Thank you for your email.
I explain my opinion against your comments below.

In first, I explain relation between ZSS signature and hardness of k-CAA
and k-wCDHP.
Theorem 3 of [1] showed that If q_s-CAA is hard ZSS signature satisfies
standard security required by signature, where q_s is the number of
pairs of signature and message which adversary can obtain.
Theorem 4 of [1] showed (k-1)-wCDHP and k-CAA are polynomial time
equivalent. That is, if there exists algorithm which can solve k-CAA
there exists algorithm which can solve (k-1)-wCDHP and vice versa.
([2] proved the theorem 4)

(k-1)-wCDHP is as follows.
input: P, yP, y^2 P, ..., y^k P
output: y^{-1} P
Hence we can apply cheon algorithm to (k-1)-wCDHP and improve its
efficiency to solve this problem.
it also means improvement of efficiency to solve k-CAA problem because
of theorem 4.

Next, I explain my opinion against what you pointed out by mapping above
explanation into real world.
(If my response is beside away from your point, please let me know. )
The adversary can transform k-CAA problem based on signature 1...k into
(k-1)-wCDHP by reduction algorithm of [2] and apply it to cheon
algorithm to obtain a secret key.
Hence I think that we can apply cheon algorithm to ZSS signature.
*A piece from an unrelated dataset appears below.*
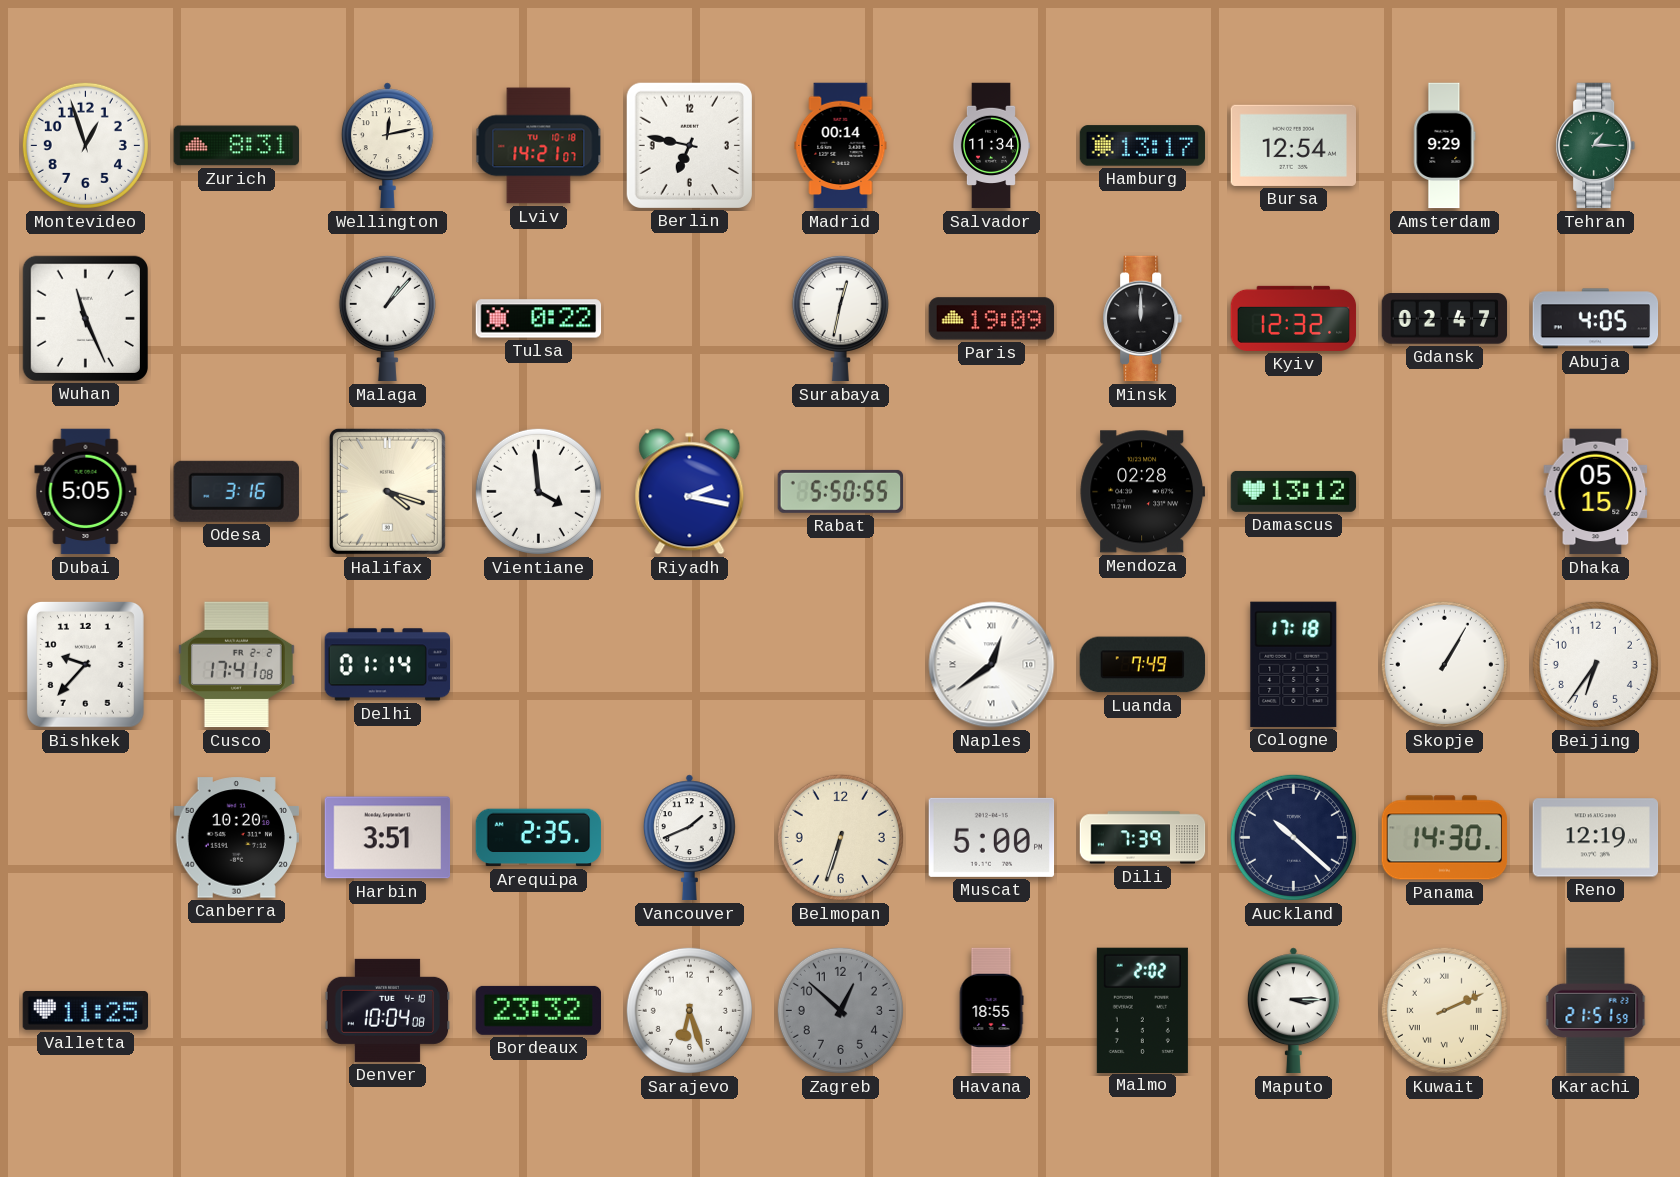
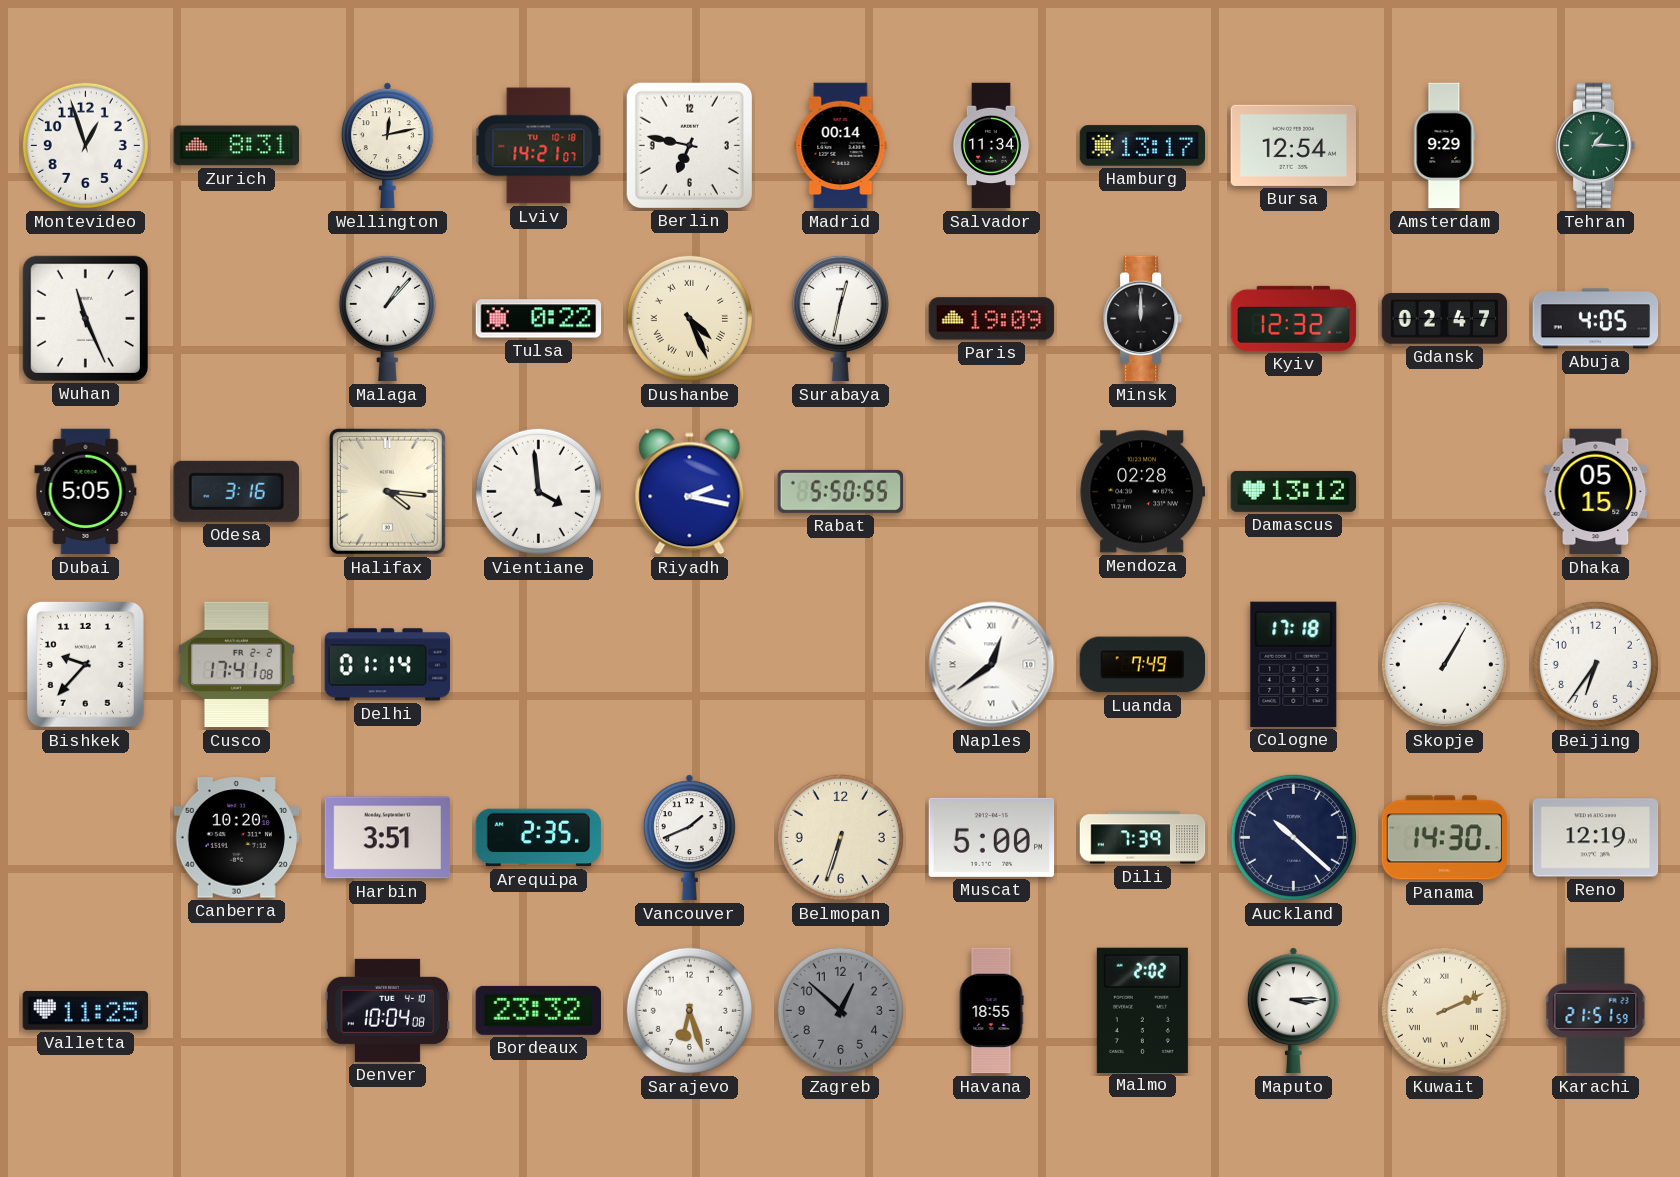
Dushanbe: none -> 4:26
Halifax: 4:18 -> 4:16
I would like to leave it to you whether adding the description on cheon
algorithm into your draft or not because cheon algorithm cannot break
ZSS signature in the sense of asymptotic security.
Of course, please let me know if you have further questions or concerns.
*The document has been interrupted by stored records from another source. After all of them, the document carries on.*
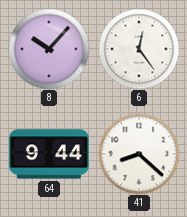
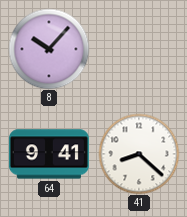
6: 12:24 -> none
64: 9:44 -> 9:41
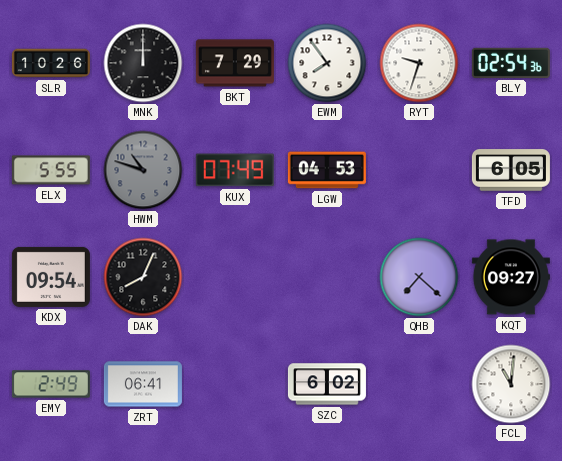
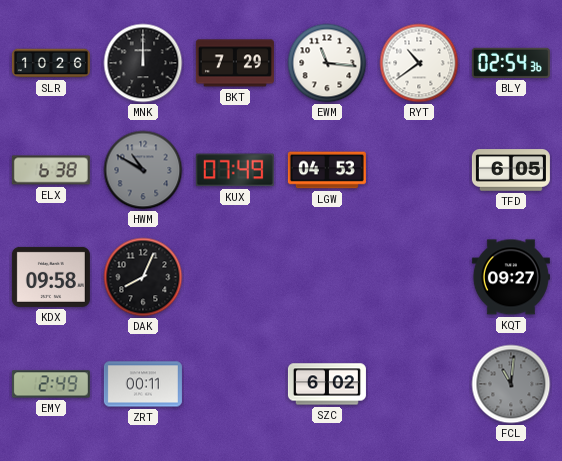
EWM: 7:54 -> 11:16
RYT: 9:33 -> 10:39
ELX: 5:55 -> 6:38
HWM: 10:48 -> 10:50
KDX: 09:54 -> 09:58
QHB: 7:22 -> none
ZRT: 06:41 -> 00:11
FCL dial: white -> grey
[1] Fangguo Zhang, Reihaneh Safavi-Naini, and Willy Susilo. Public Key
     Cryptography, volume 2947 of Lecture Notes in Computer Science,
     page 277-290. Springer, (2004)

[2] S. Mitsunari, R. Sakai and M. Kasahara, A new traitor tracing,
     IEICE Trans. Vol. E85-A, No.2, pp.481-484, 2002.

Best,
Kohei KASAMATSU

(2013/09/24 5:57), Laura Hitt wrote:
> Hi Kohei,
>
> The Cheon attack assumes knowledge of s^i * P for i in [0,d] in order
to determine s, where d is some divisor of p-1 or p+1.  I believe you
are suggesting that with d pairs of signature and message, one would
obtain the necessary s^i * P.  However, if we look at the ZSS signature
scheme explicitly, we shall see that is not the case.
>
> Signature 1 = [H(m1)+x]^-1 * P
> Signature 2 = [H(m2)+x]^-1 * P
> ...
> Signature i = [H(mi)+x]^-1 * P
>
> There is no oracle providing the necessary s^i * P for the ZSS
signature scheme, so I do not believe the I-D needs to be changed to
address the Cheon attacks.
>
> Please let me know if you have further questions or concerns.
>
> Best,
> Laura
>
> -----Original Message-----
> From: Kohei Kasamatsu [mailto:kasamatsu.kohei@po.ntts.co.jp]
> Sent: Wednesday, September 18, 2013 9:38 PM
> To: Laura Hitt
> Cc: cfrg@irtf.org
> Subject: Re: [Cfrg] request for comments: ZSS Short Signature Scheme
for SS and BN Curves
>
> Hi Laura,
>
>
> Thank you for you email and I apologise for the delay in replying to you.
>
> I recommend ZSS signature to use elliptic curves with prime order p
such that both of p+1 and p